**** Records for the task

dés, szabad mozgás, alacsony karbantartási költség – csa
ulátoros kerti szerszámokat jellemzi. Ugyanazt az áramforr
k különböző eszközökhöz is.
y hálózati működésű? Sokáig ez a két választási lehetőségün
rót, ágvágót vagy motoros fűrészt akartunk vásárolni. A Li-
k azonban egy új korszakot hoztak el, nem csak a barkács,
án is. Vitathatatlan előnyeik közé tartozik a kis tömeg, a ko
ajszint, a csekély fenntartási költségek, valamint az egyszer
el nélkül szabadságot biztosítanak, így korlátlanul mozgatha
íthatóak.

********
**** Records for the task

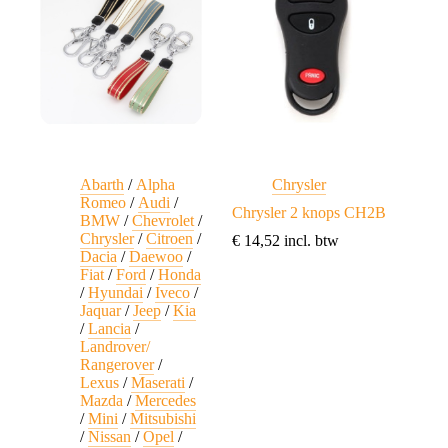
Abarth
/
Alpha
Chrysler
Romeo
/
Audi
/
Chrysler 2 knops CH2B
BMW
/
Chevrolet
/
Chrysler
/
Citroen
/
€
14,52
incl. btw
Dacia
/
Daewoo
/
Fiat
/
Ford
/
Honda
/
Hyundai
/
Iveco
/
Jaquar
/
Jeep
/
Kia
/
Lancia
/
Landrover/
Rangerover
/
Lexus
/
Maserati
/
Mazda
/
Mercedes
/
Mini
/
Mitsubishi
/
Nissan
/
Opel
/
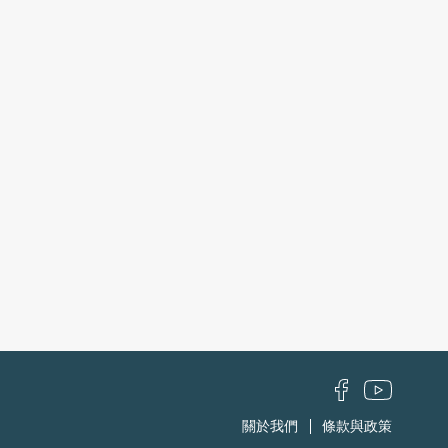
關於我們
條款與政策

********

## Work task
As the answer, set down only the lines from the data above between the one holding "dés, szabad mozgás, alacsony" and the one holding "k azonban egy", inclusive, exactly as they read.

## Task response
dés, szabad mozgás, alacsony karbantartási költség – csa
ulátoros kerti szerszámokat jellemzi. Ugyanazt az áramforr
k különböző eszközökhöz is.
y hálózati működésű? Sokáig ez a két választási lehetőségün
rót, ágvágót vagy motoros fűrészt akartunk vásárolni. A Li-
k azonban egy új korszakot hoztak el, nem csak a barkács,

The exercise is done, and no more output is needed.